[Exercise requirements]:
Could you show all lines in the entries below that contain the string "ТППэпЗ"?

Records from a data collection
---+---

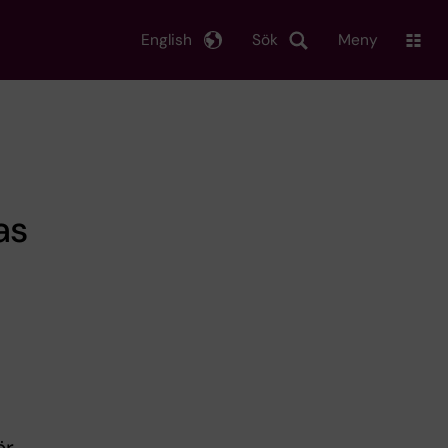
English
Sök
Meny
as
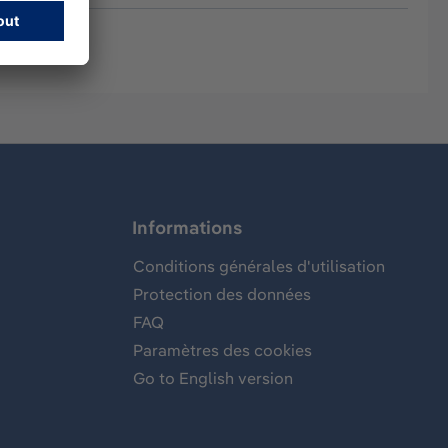
Informations
Conditions générales d'utilisation
Protection des données
FAQ
Paramètres des cookies
Go to English version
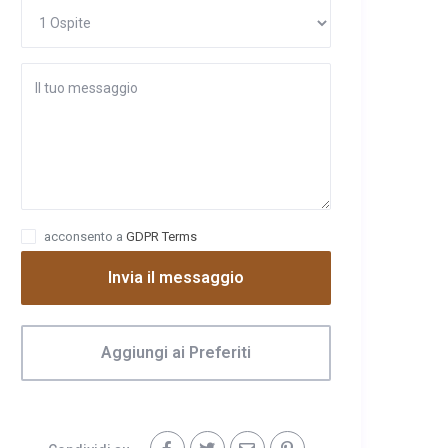
acconsento a
GDPR Terms
Invia il messaggio
Aggiungi ai Preferiti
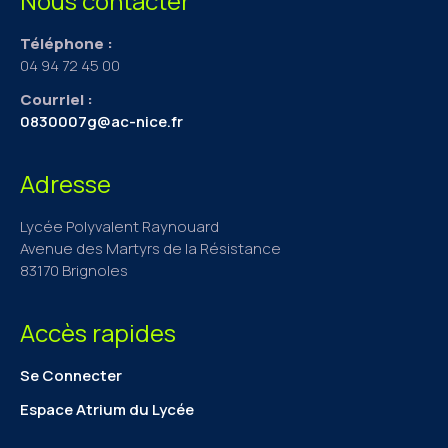
Nous contacter
Téléphone :
04 94 72 45 00
Courriel :
0830007g@ac-nice.fr
Adresse
Lycée Polyvalent Raynouard
Avenue des Martyrs de la Résistance
83170 Brignoles
Accès rapides
Se Connecter
Espace Atrium du Lycée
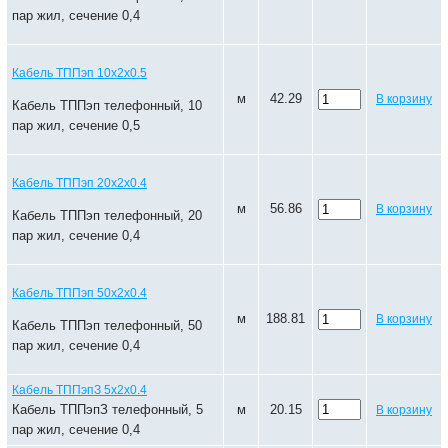
пар жил, сечение 0,4
Кабель ТППэп 10х2х0.5
м
42.29
В корзину
Кабель ТППэп телефонный, 10
пар жил, сечение 0,5
Кабель ТППэп 20х2х0.4
м
56.86
В корзину
Кабель ТППэп телефонный, 20
пар жил, сечение 0,4
Кабель ТППэп 50х2х0.4
м
188.81
В корзину
Кабель ТППэп телефонный, 50
пар жил, сечение 0,4
Кабель ТППэпЗ 5х2х0.4
Кабель ТППэпЗ телефонный, 5
м
20.15
В корзину
пар жил, сечение 0,4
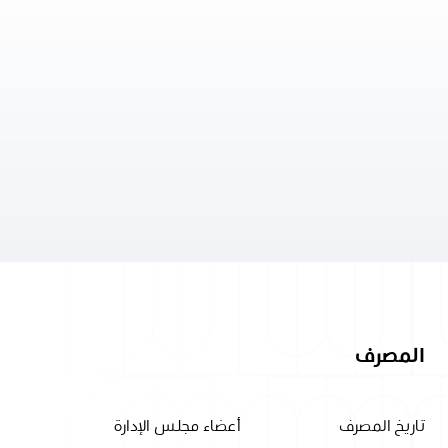
المصرف
تاريخ المصرف
أعضاء مجلس الإدارة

---+---

[Solution]:
Кабель ТППэпЗ 5х2х0.4
Кабель ТППэпЗ телефонный, 5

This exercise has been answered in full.